Qu’est-ce qu’un trésor ? À cette question, chacune et chacun possède au moins deux réponses. L’une sentimentale, se référant à un objet matériel ou immatériel dénué de toute valeur marchande ; l’autre, absolue, désignant un bien universellement reconnu comme précieux, source de richesse potentielle pour son détenteur. Il est rare dans notre monde matérialiste que les deux définitions se superposent ou que l’une parvienne à se substituer à l’autre, à moins que l’on ait conservé une âme innocente. C’est le cas de Corneliu Porumboiu, qui malgré sa lucidité d’adulte, sait encore décocher des regards en direction d’un naturel merveilleux. Avoir un tel sens de l’absurdité et faire preuve d’autant de poésie relève du prodige.

De l'ironie à la pelle

Chaque époque connaît sa quête du Graal, plus ou moins ludique, plus ou moins comique. Ce film en est une, qui renvoie à un temps et à un imaginaire révolus — celui des romans peuplés de pirates dissimulateurs, ou de ces contes que le héros Costi lit le soir à son fils. Seulement, en étant transposée de nos jours à l’échelle d’un jardin, l’aventure se trouve comme vidée de sa substance héroïque, de son éclat, d’une forme de danger et de mystère. La modernité et ses outils techniques rétrécissent la durée de la chasse (qui autrefois pouvait combler une vie entière) à un week-end ; quant au “trésor”, dont on ne dira pas en quoi il consiste, il se révèle aussi ironique pour ce pays ayant connu l’oppression d’une dictature “communiste” que la version de Life is Life par Laibach, choisie pour habiller le générique de fin.

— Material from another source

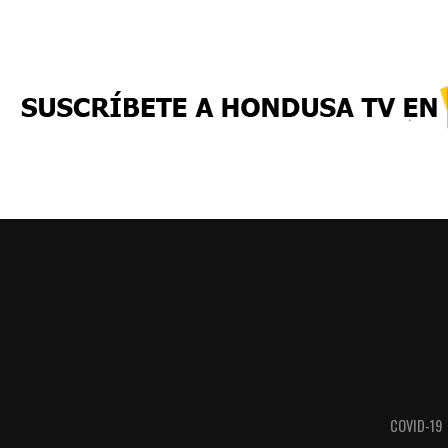
COVID-19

Au-delà, Le Trésor montre qu’il n’est pas nécessaire de creuser très profond pour voir affleurer des vestiges de l’ancienne Roumanie : la rigueur procédurière des structures administratives d’État ; l’autorité paternaliste du supérieur hiérarchique et celle, plus abjecte, de celui qui s’estime supérieur parce qu’il paie… Une chose cependant demeure intacte, malgré les coups de pelle et de pioche de l’Histoire : la valeur de la parole — ce qui paraît toujours surprenant dans notre société volontiers cynique. Que l’on soit voisin arrogant, collègue de travail ou père de famille, les choses promises sont toujours tenues : la vraie richesse réside dans la puissance du verbe. VR

Le Trésor, de Corneliu Porumboiu (Fr./Rou., 1h29) avec Toma Cuzin, Adrian Purcărescu, Corneliu Cozmei… (sortie le 10/02)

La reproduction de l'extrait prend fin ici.